People of any age can have PTSD. It can occur as a sudden, short-term response (called acute stress disorder) or develop gradually and become chronic or persistent.
Causes of PTSD may include:
- violent assaults
- physical, emotional, or sexual abuse
- fires or natural disasters
- automobile accidents
- senseless acts of violence, such as school or neighborhood shootings
- arrests, overdoses, evictions
- serious physical injuries or life-threatening medical illnesses
- witnessing another person go through these kinds of traumatic events
PTSD also can occur after the unexpected or violent death of a family member or close friend, or following serious harm or threat of death or injury to a loved one.

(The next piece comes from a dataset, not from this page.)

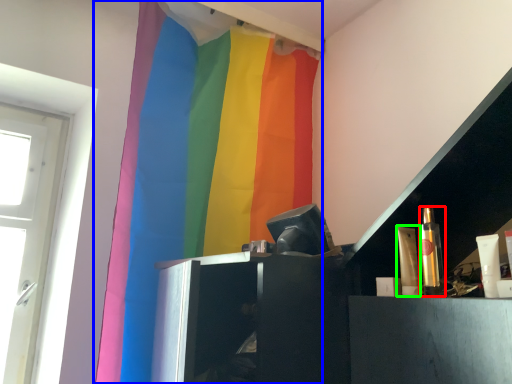 Question: Which object is positioned closest to toiletry (highlighted by a red box)? Select from curtain (highlighted by a blue box) and toiletry (highlighted by a green box).

Choices:
 (A) curtain
 (B) toiletry

Answer: (B)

Survivor guilt (feeling guilty after surviving an event in which someone died) also might be a component of PTSD.
Students with PTSD may:
- seem irritable, anxious, cranky, or angry
- seem detached or depressed
- have problems paying attention or concentrating
- have trouble eating or sleeping
- may startle easily or be overly sensitive to noises, sights, or smells that remind them of the traumatic event
- avoid people, places, things, or activities that remind them of the event
- take medication to treat anxiety
- miss class time to talk with school counselors or mental health specialists
- need additional time to complete class work
What Teachers Can Do
Students with PTSD may not recognize the link between their symptoms and the trauma they experienced. PTSD usually requires help from a mental health professional experienced in treating the disorder. It may be helpful for students to talk with family, friends, teachers, or a school counselor, when and if they feel ready.
Students with PTSD need time to begin to feel better and to learn to manage their anxiety. Avoid overloading them with homework or things that can add to their stress. Be supportive and allow students to practice relaxation techniques when appropriate.
Encourage students with PTSD to talk with a school counselor when symptoms arise.